English Gothic

These stories are those of a land of ancient ways, fields, woods and church towers, somehow preserved, but now poised between old and new, and between science and the supernatural.

‘…the balance of the old and new is changing…’

The Vale is a lost part of middle England where the walled villages are sometimes terrorised by wolves in the winter and where a gentle fading magic still persists in the fields and woods. The balance of the old and new is changing with the arrival of science and various charlatans and visionaries. The mysterious Mrs Van Dijk and her woodsman companion Howard, inhabitants of the hamlet of Earls Court, watch the changing seasons and are drawn into the sometimes-dangerous schemes of others.

Comments on the English Gothic series

‘…charming and intriguing stories…’

‘…quirky and fascinating…’

'…I’ve read nothing like the English Gothic stories…’

Books in the series…

English Gothic…the first book in the series

A woman from an isolated farm is plagued by a winter visitor and abused by her haunted and self-pitying brother while the fields around turn to mud under a grey sky.
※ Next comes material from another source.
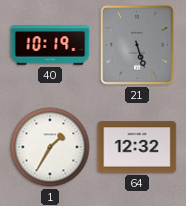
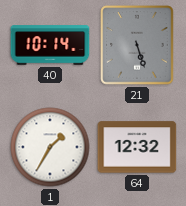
40: 10:19 -> 10:14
Mrs Van Dijk visits the farm to spin a charm of protection against the arrival of wolves from the north but the cold visitor will not be ignored. A mad surgeon, the leader of a cult of weak-minds and innocents, roams the fields looking for evidence of the ancient practice of trepanning, leaving those that oppose him dead, until Mrs van Dijk and Howard stand in his way. A half spirit- half man, the bee-master, brings honey bees to the Vale but his other motives are obscure, and his exotic presence seems more to do with death than the sweet taste of honey.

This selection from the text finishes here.